Work task. Copies of all lines containing the string "contatos" are needed from the data below.

■ ■ ■ ■ ■

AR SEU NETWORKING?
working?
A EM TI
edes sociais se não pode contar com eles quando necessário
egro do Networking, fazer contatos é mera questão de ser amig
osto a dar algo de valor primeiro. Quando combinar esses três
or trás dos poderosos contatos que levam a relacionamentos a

■ ■ ■ ■ ■

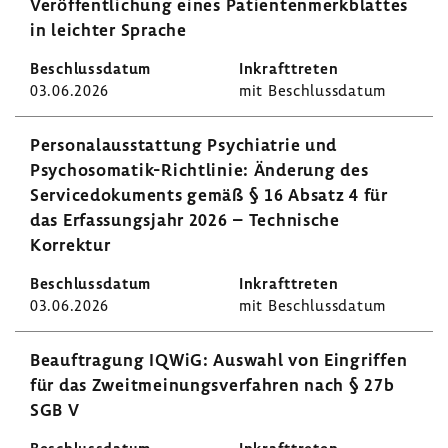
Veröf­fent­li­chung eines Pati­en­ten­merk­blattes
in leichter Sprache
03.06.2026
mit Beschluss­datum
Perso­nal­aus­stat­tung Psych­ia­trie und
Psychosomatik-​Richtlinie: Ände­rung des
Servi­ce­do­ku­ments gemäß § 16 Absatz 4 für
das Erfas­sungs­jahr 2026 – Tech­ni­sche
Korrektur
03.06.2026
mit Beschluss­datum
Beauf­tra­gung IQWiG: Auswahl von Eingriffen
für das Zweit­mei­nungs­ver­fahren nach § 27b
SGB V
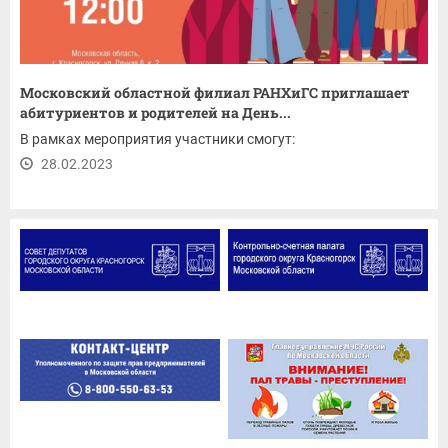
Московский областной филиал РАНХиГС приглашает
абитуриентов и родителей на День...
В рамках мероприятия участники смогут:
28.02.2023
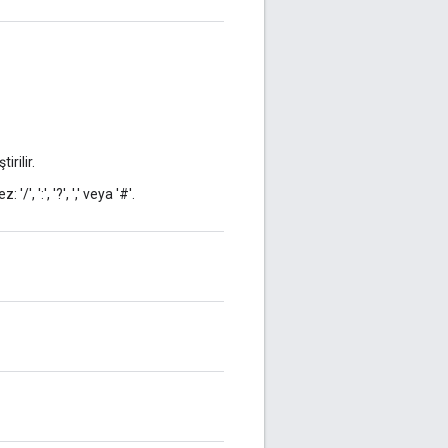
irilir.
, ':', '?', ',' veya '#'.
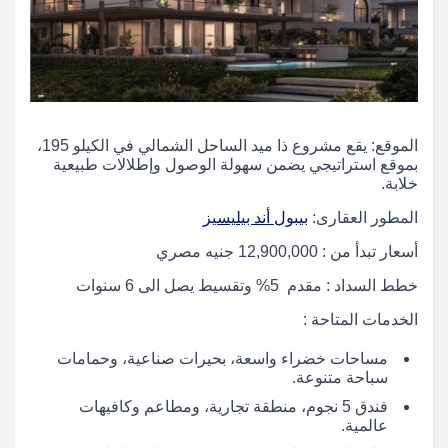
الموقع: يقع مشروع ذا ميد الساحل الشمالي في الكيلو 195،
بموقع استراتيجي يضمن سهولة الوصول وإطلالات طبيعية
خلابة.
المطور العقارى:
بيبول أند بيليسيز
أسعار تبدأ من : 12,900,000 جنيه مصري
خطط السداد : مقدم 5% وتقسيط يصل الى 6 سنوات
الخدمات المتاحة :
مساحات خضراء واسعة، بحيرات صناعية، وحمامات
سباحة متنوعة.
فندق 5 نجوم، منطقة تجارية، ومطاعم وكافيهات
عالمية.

■ ■ ■ ■ ■

Response to this exercise.
egro do Networking, fazer contatos é mera questão de ser amig
or trás dos poderosos contatos que levam a relacionamentos a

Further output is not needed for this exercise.